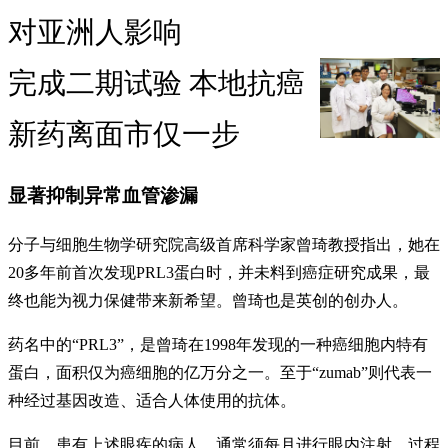
对亚洲人影响
完成二期试验 本地抗癌
新药离面市仅一步
显著抑制异常血管渗漏
分子与细胞生物学研究院高级首席科学家曾琦教授指出，她在
20多年前首次发现PRL3蛋白时，并未料到癌症研究成果，最
终也能为视力保健带来新希望。曾琦也是英创的创办人。
药名中的“PRL3”，是曾琦在1998年发现的一种癌细胞内特有
蛋白，面积仅为癌细胞的亿万分之一。至于“zumab”则代表一
种经过基因改造、适合人体使用的抗体。
目前，患有上述眼疾的病人，通常须每月进行眼内注射，过程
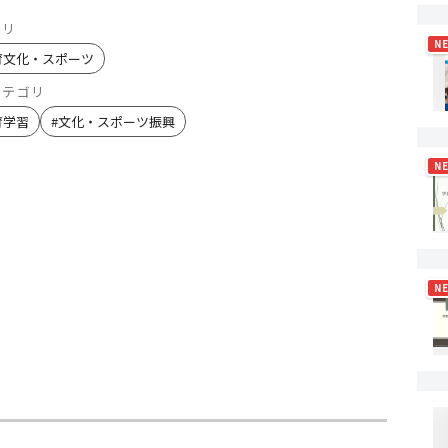
ゴリ
N
育文化・スポーツ
カテゴリ
育学習
#
文化・スポーツ振興
N
N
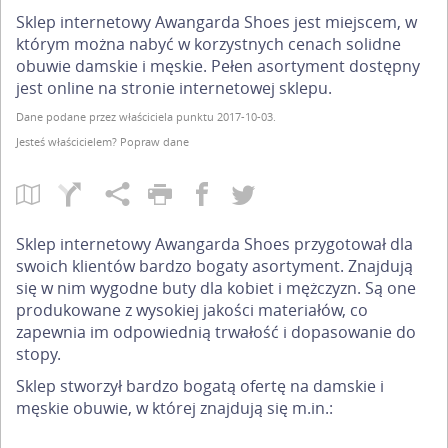
Sklep internetowy Awangarda Shoes jest miejscem, w
którym można nabyć w korzystnych cenach solidne
obuwie damskie i męskie. Pełen asortyment dostępny
jest online na stronie internetowej sklepu.
Dane podane przez właściciela punktu 2017-10-03.
Jesteś właścicielem?
Popraw dane
Sklep internetowy Awangarda Shoes przygotował dla
swoich klientów bardzo bogaty asortyment. Znajdują
się w nim wygodne buty dla kobiet i mężczyzn. Są one
produkowane z wysokiej jakości materiałów, co
zapewnia im odpowiednią trwałość i dopasowanie do
stopy.
Sklep stworzył bardzo bogatą ofertę na damskie i
męskie obuwie, w której znajdują się m.in.:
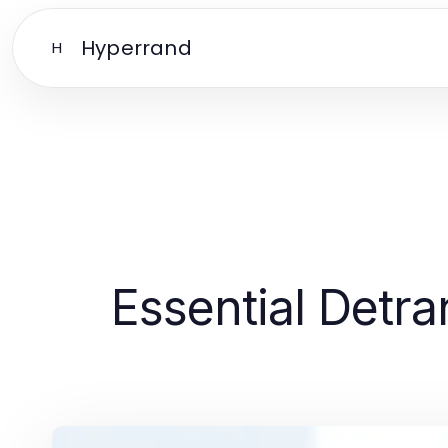
Hyperrand
H
Essential Detr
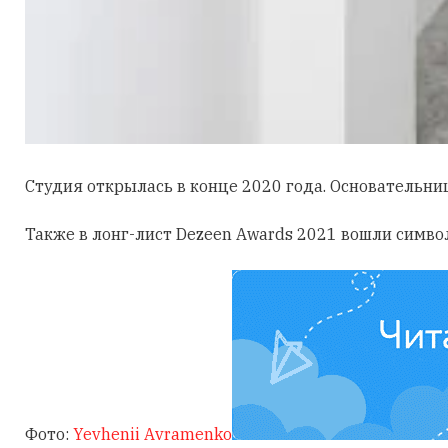
Студия открылась в конце 2020 года. Основательни
Также в лонг-лист Dezeen Awards 2021 вошли симв
Фото:
Yevhenii Avramenko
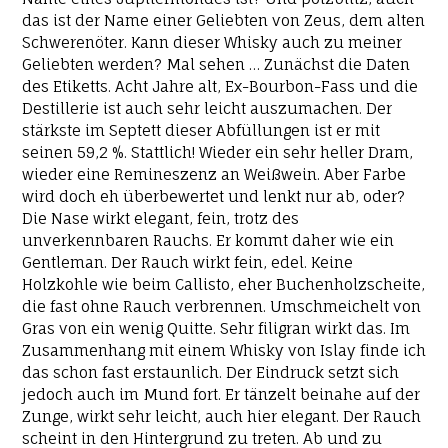
das ist der Name einer Geliebten von Zeus, dem alten
Schwerenöter. Kann dieser Whisky auch zu meiner
Geliebten werden? Mal sehen … Zunächst die Daten
des Etiketts. Acht Jahre alt, Ex-Bourbon-Fass und die
Destillerie ist auch sehr leicht auszumachen. Der
stärkste im Septett dieser Abfüllungen ist er mit
seinen 59,2 %. Stattlich! Wieder ein sehr heller Dram,
wieder eine Remineszenz an Weißwein. Aber Farbe
wird doch eh überbewertet und lenkt nur ab, oder?
Die Nase wirkt elegant, fein, trotz des
unverkennbaren Rauchs. Er kommt daher wie ein
Gentleman. Der Rauch wirkt fein, edel. Keine
Holzkohle wie beim Callisto, eher Buchenholzscheite,
die fast ohne Rauch verbrennen. Umschmeichelt von
Gras von ein wenig Quitte. Sehr filigran wirkt das. Im
Zusammenhang mit einem Whisky von Islay finde ich
das schon fast erstaunlich. Der Eindruck setzt sich
jedoch auch im Mund fort. Er tänzelt beinahe auf der
Zunge, wirkt sehr leicht, auch hier elegant. Der Rauch
scheint in den Hintergrund zu treten. Ab und zu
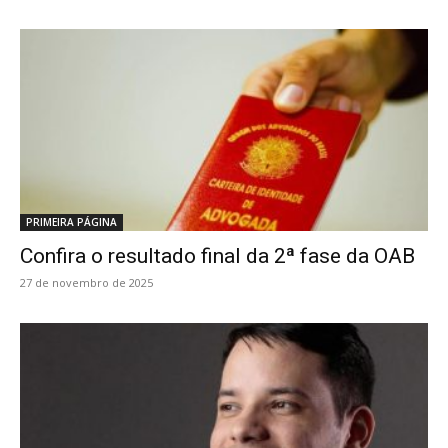
PRIMEIRA PÁGINA
Confira o resultado final da 2ª fase da OAB
27 de novembro de 2025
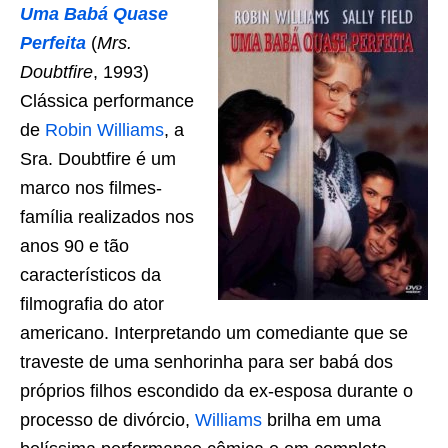
Uma Babá Quase
Perfeita
(
Mrs.
Doubtfire
, 1993)
Clássica performance
de
Robin Williams
, a
Sra. Doubtfire é um
marco nos filmes-
família realizados nos
anos 90 e tão
característicos da
filmografia do ator
americano. Interpretando um comediante que se
traveste de uma senhorinha para ser babá dos
próprios filhos escondido da ex-esposa durante o
processo de divórcio,
Williams
brilha em uma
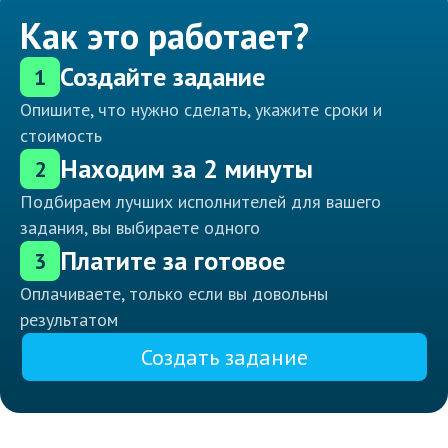
Как это работает?
Создайте задание
1
Опишите, что нужно сделать, укажите сроки и
стоимость
Находим за 2 минуты
2
Подбираем лучших исполнителей для вашего
задания, вы выбираете одного
Платите за готовое
3
Оплачиваете, только если вы довольны
результатом
Создать задание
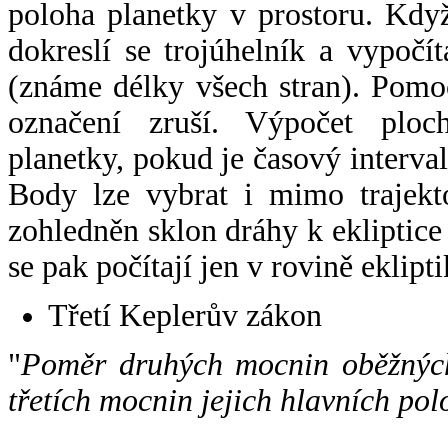
poloha planetky v prostoru. Kdy
dokreslí se trojúhelník a vypoč
(známe délky všech stran). Pomo
označení zruší. Výpočet ploch
planetky, pokud je časový interval
Body lze vybrat i mimo trajekto
zohledněn sklon dráhy k ekliptice
se pak počítají jen v rovině eklipti
Třetí Keplerův zákon
"
Poměr druhých mocnin oběžných
třetích mocnin jejich hlavních pol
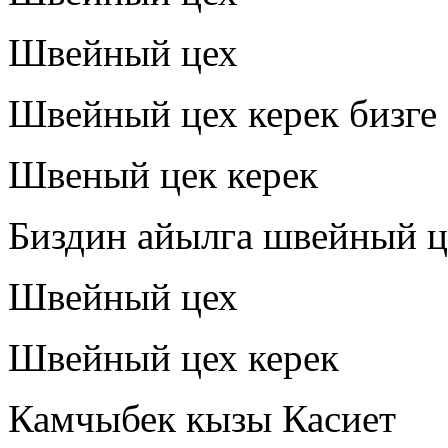
Швейный цех
Швейный цех керек бизге
Швеный цек керек
Биздин айылга швейный ц
Швейный цех
Швейный цех керек
Камчыбек кызы Касиет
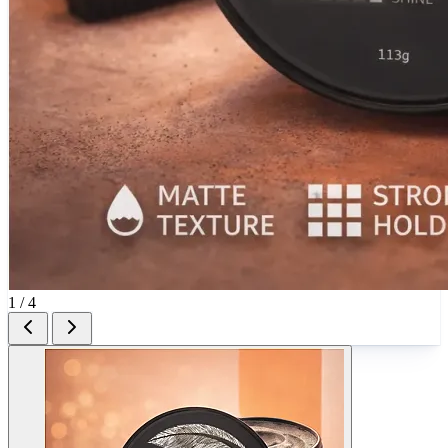
1 / 4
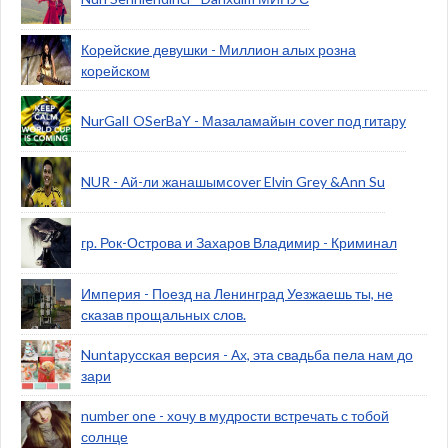
Корейские девушки - Миллион алых розна
корейском
NurGalI OSerBaY - Мазаламайын cover под гитару
NUR - Ай-ли жанашымcover Elvin Grey &Ann Su
гр. Рок-Острова и Захаров Владимир - Криминал
Империя - Поезд на Ленинград Уезжаешь ты, не
сказав прощальных слов.
Nuntaрусская версия - Ах, эта свадьба пела нам до
зари
number one - хочу в мудрости встречать с тобой
солнце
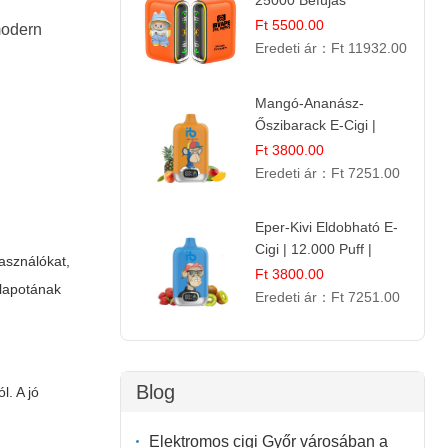
25000 Befújás
Eldobható E-ciga |
Ft 5500.00
odern
Trópusi Gyümölcs
Eredeti ár：
Ft 11932.00
Élmény!
Mangó-Ananász-
Őszibarack E-Cigi |
12.000 Befújás |
Ft 3800.00
Tropikus Gyümölcs Íz
Eredeti ár：
Ft 7251.00
Eper-Kivi Eldobható E-
Cigi | 12.000 Puff |
használókat,
Édes-Gyümölcs Íz
Ft 3800.00
llapotának
Eredeti ár：
Ft 7251.00
Blog
l. A jó
Elektromos cigi Győr városában a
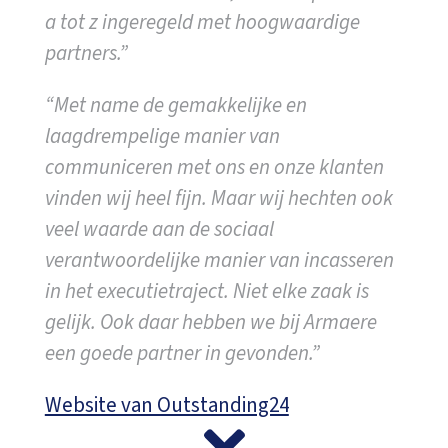
a tot z ingeregeld met hoogwaardige
partners.”
“Met name de gemakkelijke en
laagdrempelige manier van
communiceren met ons en onze klanten
vinden wij heel fijn. Maar wij hechten ook
veel waarde aan de sociaal
verantwoordelijke manier van incasseren
in het executietraject. Niet elke zaak is
gelijk. Ook daar hebben we bij Armaere
een goede partner in gevonden.”
Website van Outstanding24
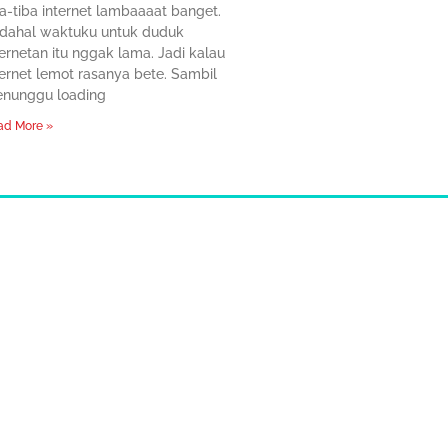
ba-tiba internet lambaaaat banget.
dahal waktuku untuk duduk
ternetan itu nggak lama. Jadi kalau
ternet lemot rasanya bete. Sambil
nunggu loading
ad More »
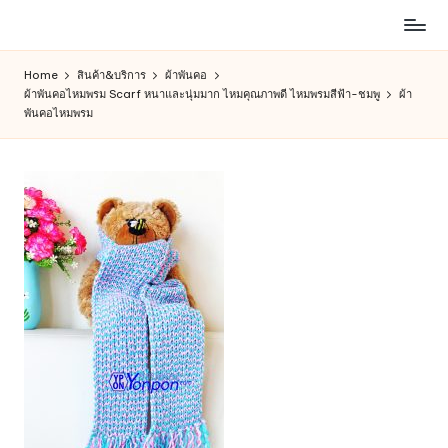
ห้าง
Skip
สรรพ
to
Home
สินค้า&บริการ
ผ้าพันคอ
สินค้า
content
ผ้าพันคอไหมพรม Scarf หนาและนุ่มมาก ไหมคุณภาพดี ไหมพรมสีฟ้า-ชมพู
ผ้า
ออนไลน์
พันคอไหมพรม
เพื่อ
คน
รัก
การ
ช็อป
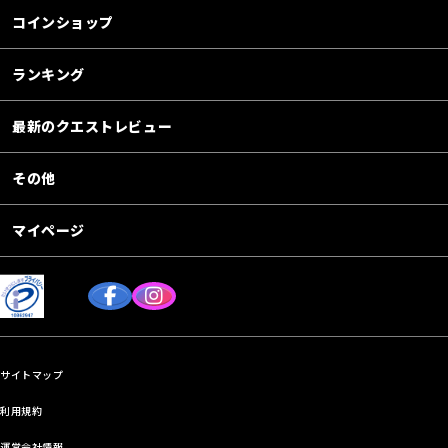
コインショップ
ランキング
最新のクエストレビュー
その他
マイページ
サイトマップ
利用規約
運営会社情報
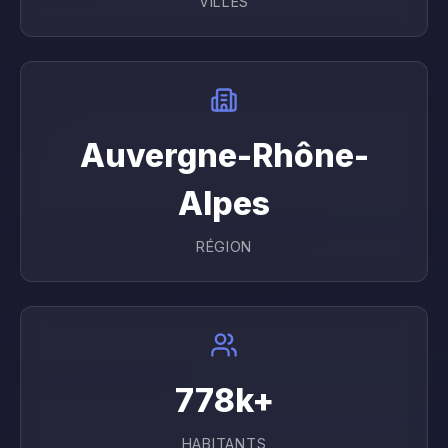
VILLES
Auvergne-Rhône-
Alpes
RÉGION
778
k+
HABITANTS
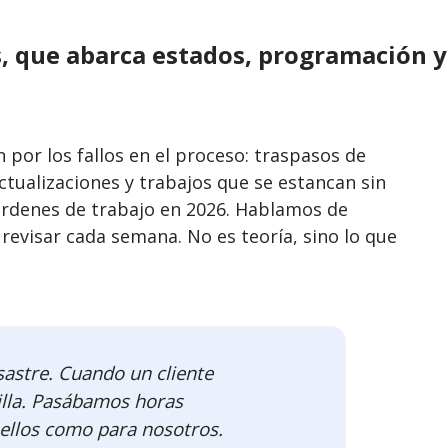
os, que abarca estados, programación y
 por los fallos en el proceso: traspasos de
ctualizaciones y trabajos que se estancan sin
 órdenes de trabajo en 2026. Hablamos de
evisar cada semana. No es teoría, sino lo que
sastre. Cuando un cliente
dilla. Pasábamos horas
 ellos como para nosotros.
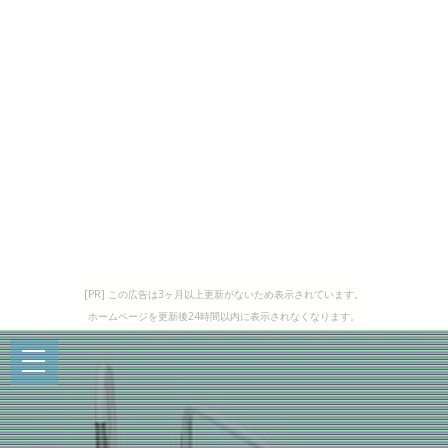
[PR] この広告は3ヶ月以上更新がないため表示されています。
ホームページを更新後24時間以内に表示されなくなります。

++++++++

__What the task asks__
Your job is to repeat every entry exactly, keeping all pictures out of the copy.

__Written solution__
对亚洲人影响
完成二期试验 本地抗癌
新药离面市仅一步
显著抑制异常血管渗漏
分子与细胞生物学研究院高级首席科学家曾琦教授指出，她在
20多年前首次发现PRL3蛋白时，并未料到癌症研究成果，最
终也能为视力保健带来新希望。曾琦也是英创的创办人。
药名中的“PRL3”，是曾琦在1998年发现的一种癌细胞内特有
蛋白，面积仅为癌细胞的亿万分之一。至于“zumab”则代表一
种经过基因改造、适合人体使用的抗体。
目前，患有上述眼疾的病人，通常须每月进行眼内注射，过程
ゴリ
N
育文化・スポーツ
カテゴリ
育学習
#
文化・スポーツ振興
N
N
Sklep internetowy Awangarda Shoes jest miejscem, w
którym można nabyć w korzystnych cenach solidne
obuwie damskie i męskie. Pełen asortyment dostępny
jest online na stronie internetowej sklepu.
Dane podane przez właściciela punktu 2017-10-03.
Jesteś właścicielem?
Popraw dane
Sklep internetowy Awangarda Shoes przygotował dla
swoich klientów bardzo bogaty asortyment. Znajdują
się w nim wygodne buty dla kobiet i mężczyzn. Są one
produkowane z wysokiej jakości materiałów, co
zapewnia im odpowiednią trwałość i dopasowanie do
stopy.
Sklep stworzył bardzo bogatą ofertę na damskie i
męskie obuwie, w której znajdują się m.in.:
Hyperrand
H
Essential Detr
Студия открылась в конце 2020 года. Основательни
Также в лонг-лист Dezeen Awards 2021 вошли симв
Фото:
Yevhenii Avramenko
das ist der Name einer Geliebten von Zeus, dem alten
Schwerenöter. Kann dieser Whisky auch zu meiner
Geliebten werden? Mal sehen … Zunächst die Daten
des Etiketts. Acht Jahre alt, Ex-Bourbon-Fass und die
Destillerie ist auch sehr leicht auszumachen. Der
stärkste im Septett dieser Abfüllungen ist er mit
seinen 59,2 %. Stattlich! Wieder ein sehr heller Dram,
wieder eine Remineszenz an Weißwein. Aber Farbe
wird doch eh überbewertet und lenkt nur ab, oder?
Die Nase wirkt elegant, fein, trotz des
unverkennbaren Rauchs. Er kommt daher wie ein
Gentleman. Der Rauch wirkt fein, edel. Keine
Holzkohle wie beim Callisto, eher Buchenholzscheite,
die fast ohne Rauch verbrennen. Umschmeichelt von
Gras von ein wenig Quitte. Sehr filigran wirkt das. Im
Zusammenhang mit einem Whisky von Islay finde ich
das schon fast erstaunlich. Der Eindruck setzt sich
jedoch auch im Mund fort. Er tänzelt beinahe auf der
Zunge, wirkt sehr leicht, auch hier elegant. Der Rauch
scheint in den Hintergrund zu treten. Ab und zu
PRIMEIRA PÁGINA
Confira o resultado final da 2ª fase da OAB
27 de novembro de 2025
Uma Babá Quase
Perfeita
(
Mrs.
Doubtfire
, 1993)
Clássica performance
de
Robin Williams
, a
Sra. Doubtfire é um
marco nos filmes-
família realizados nos
anos 90 e tão
característicos da
filmografia do ator
americano. Interpretando um comediante que se
traveste de uma senhorinha para ser babá dos
próprios filhos escondido da ex-esposa durante o
processo de divórcio,
Williams
brilha em uma
Как это работает?
Создайте задание
1
Опишите, что нужно сделать, укажите сроки и
стоимость
Находим за 2 минуты
2
Подбираем лучших исполнителей для вашего
задания, вы выбираете одного
Платите за готовое
3
Оплачиваете, только если вы довольны
результатом
Создать задание
poloha planetky v prostoru. Kdy
dokreslí se trojúhelník a vypoč
(známe délky všech stran). Pomo
označení zruší. Výpočet ploch
planetky, pokud je časový interval
Body lze vybrat i mimo trajekto
zohledněn sklon dráhy k ekliptice
se pak počítají jen v rovině eklipti
Třetí Keplerův zákon
"
Poměr druhých mocnin oběžných
třetích mocnin jejich hlavních pol
Швейный цех
Швейный цех керек бизге
Швеный цек керек
Биздин айылга швейный ц
Швейный цех
Швейный цех керек
Камчыбек кызы Касиет
1 / 4
Корейские девушки - Миллион алых розна
корейском
NurGalI OSerBaY - Мазаламайын cover под гитару
NUR - Ай-ли жанашымcover Elvin Grey &Ann Su
гр. Рок-Острова и Захаров Владимир - Криминал
Империя - Поезд на Ленинград Уезжаешь ты, не
сказав прощальных слов.
Nuntaрусская версия - Ах, эта свадьба пела нам до
зари
number one - хочу в мудрости встречать с тобой
солнце
25000 Befújás
Eldobható E-ciga |
Ft 5500.00
odern
Trópusi Gyümölcs
Eredeti ár：
Ft 11932.00
Élmény!
Mangó-Ananász-
Őszibarack E-Cigi |
12.000 Befújás |
Ft 3800.00
Tropikus Gyümölcs Íz
Eredeti ár：
Ft 7251.00
Eper-Kivi Eldobható E-
Cigi | 12.000 Puff |
használókat,
Édes-Gyümölcs Íz
Ft 3800.00
llapotának
Eredeti ár：
Ft 7251.00
Blog
l. A jó
Elektromos cigi Győr városában a
a tot z ingeregeld met hoogwaardige
partners.”
“Met name de gemakkelijke en
laagdrempelige manier van
communiceren met ons en onze klanten
vinden wij heel fijn. Maar wij hechten ook
veel waarde aan de sociaal
verantwoordelijke manier van incasseren
in het executietraject. Niet elke zaak is
gelijk. Ook daar hebben we bij Armaere
een goede partner in gevonden.”
Website van Outstanding24
ba-tiba internet lambaaaat banget.
dahal waktuku untuk duduk
ternetan itu nggak lama. Jadi kalau
ternet lemot rasanya bete. Sambil
nunggu loading
ad More »
ห้าง
Skip
สรรพ
to
Home
สินค้า&บริการ
ผ้าพันคอ
สินค้า
content
ผ้าพันคอไหมพรม Scarf หนาและนุ่มมาก ไหมคุณภาพดี ไหมพรมสีฟ้า-ชมพู
ผ้า
ออนไลน์
พันคอไหมพรม
เพื่อ
คน
รัก
การ
ช็อป
コインショップ
ランキング
最新のクエストレビュー
その他
マイページ
サイトマップ
利用規約
運営会社情報
VILLES
Auvergne-Rhône-
Alpes
RÉGION
778
k+
HABITANTS
os, que abarca estados, programación y
 por los fallos en el proceso: traspasos de
ctualizaciones y trabajos que se estancan sin
 órdenes de trabajo en 2026. Hablamos de
evisar cada semana. No es teoría, sino lo que
sastre. Cuando un cliente
dilla. Pasábamos horas
 ellos como para nosotros.
[PR] この広告は3ヶ月以上更新がないため表示されています。
ホームページを更新後24時間以内に表示されなくなります。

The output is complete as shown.